7. 1976 AMC Pacer AKA The Mirthmobile- Wayne’s World 1 and 2

It’s so cute!

Hey, being ugly isn’t always a bad thing. I mean, some things can be so ugly they become cute or even cool again. The Mirthmobile is most definitely the perfect car for Wayne and Garth, but that doesn’t mean it isn’t any less of a jalopy. That being said, I wouldn’t mind catching a ride in the passengers’ seat if push came to shove. It’s in surprisingly good condition, which might have made it a collector’s item one day (if someone was weird enough to collect AMC Pacers), but Garth went and slapped the weakest flame decals ever made on the sides of it. There’s a certain je ne sais quoi to it that makes it almost charming. But I also have to admit that I laughed the first time I saw it. At the end of the day, the Mirthmobile is part of the joke, and that basically makes it a clown car.  

6. 1974 Dodge Monaco AKA The Bluesmobile- The Blues Brothers

Oh, she’ll get ya there.

Just to be clear, this isn’t the original Bluesmobile. Elwood Blues traded that for a microphone while Jake was in prison. Just before his brother got on parole though, Elwood picked up the 74 Dodge Monaco. The thing is actually a retired Mount Prospect Police car that they were practically giving away.

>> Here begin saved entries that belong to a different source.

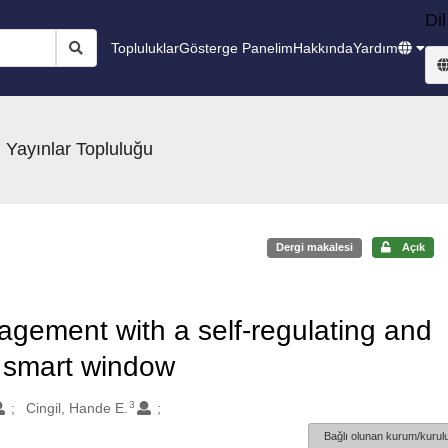
Dil
Topluluklar
Gösterge Panelim
Hakkında
Yardım
 Yayınlar Topluluğu
Dergi makalesi
Açık
gement with a self-regulating and
c smart window
3
Cingil, Hande E.
Bağlı olunan kurum/kurulu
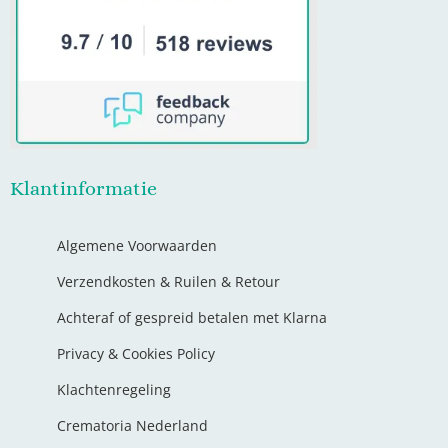
Klantinformatie
Algemene Voorwaarden
Verzendkosten & Ruilen & Retour
Achteraf of gespreid betalen met Klarna
Privacy & Cookies Policy
Klachtenregeling
Crematoria Nederland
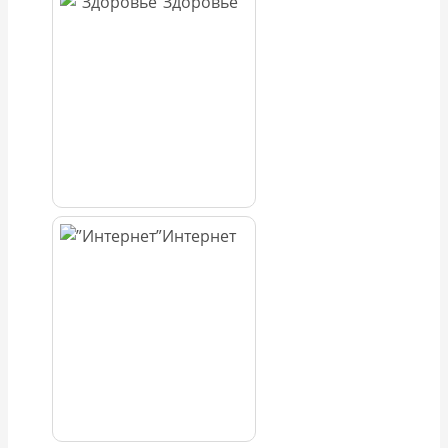
Здоровье
Интернет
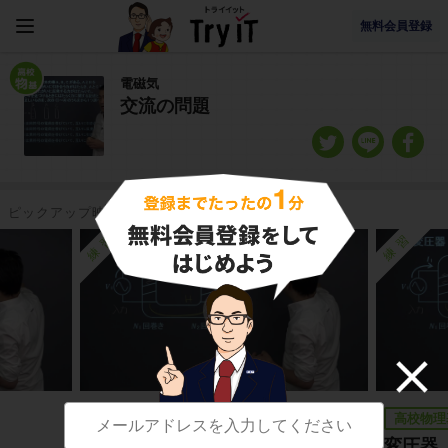
無料会員登録
電磁気
交流の問題
ピックアップ映像授業
練習
練習
高校物理基礎
高校物理
変圧器
変圧器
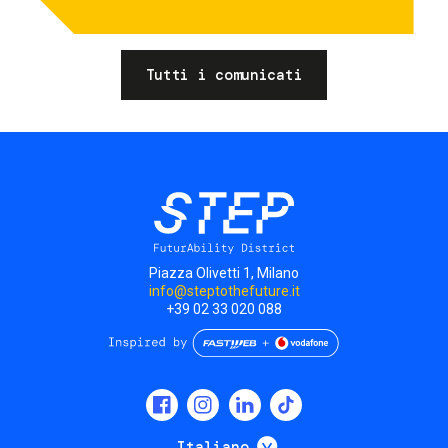
Tutti i comunicati
Piazza Olivetti 1, Milano
info@steptothefuture.it
+39 02 33 020 088
Social
menu
Mostra ulteriori
Italiano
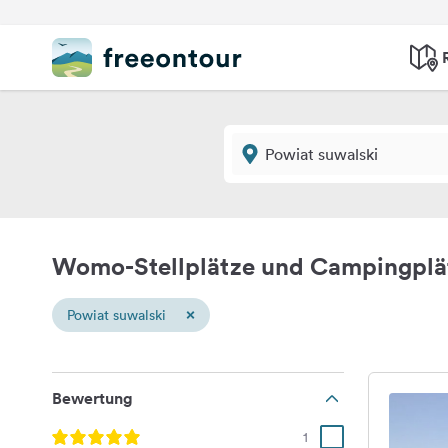
Womo-Stellplätze und Campingplät
×
Powiat suwalski
Bewertung
1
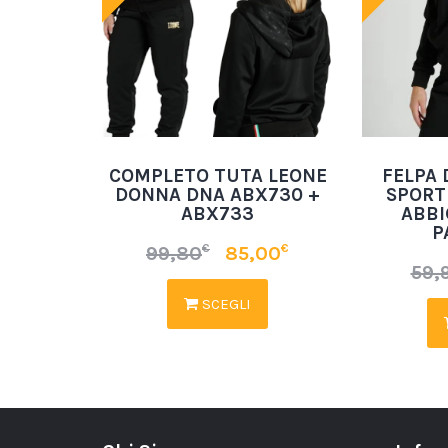
COMPLETO TUTA LEONE
FELPA
DONNA DNA ABX730 +
SPORT
ABX733
ABBI
P
€
€
99,80
85,00
59,
SCEGLI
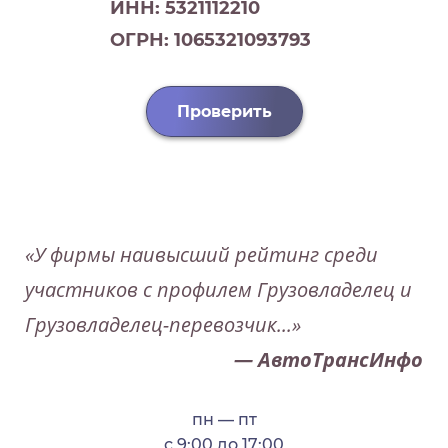
ИНН: 5321112210
ОГРН: 1065321093793
Проверить
«У фирмы наивысший рейтинг среди
участников с профилем Грузовладелец и
Грузовладелец-перевозчик...»
— АвтоТрансИнфо
пн — пт
с 9:00 до 17:00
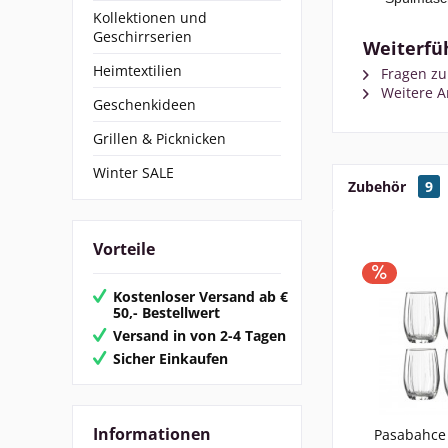
Kollektionen und
Geschirrserien
Weiterfü
Heimtextilien
Fragen zu
Weitere A
Geschenkideen
Grillen & Picknicken
Winter SALE
Zubehör
9
Vorteile
Kostenloser Versand ab €
50,- Bestellwert
Versand in von 2-4 Tagen
Sicher Einkaufen
Informationen
Pasabahce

Turns out there was a reason for that since nothing in the damn thing works anymore. The paint job also makes it pretty conspicuous, which isn’t always great when the brothers are trying to make a fast getaway. At the same time, as a former cop car, this clunker has some serious get up and go. So much so that some might argue it’s involved in one of the greatest car chases in movie history as the brother’s race to complete their mission from God. This is one jalopy that can still blow the doors off half the cars on the road.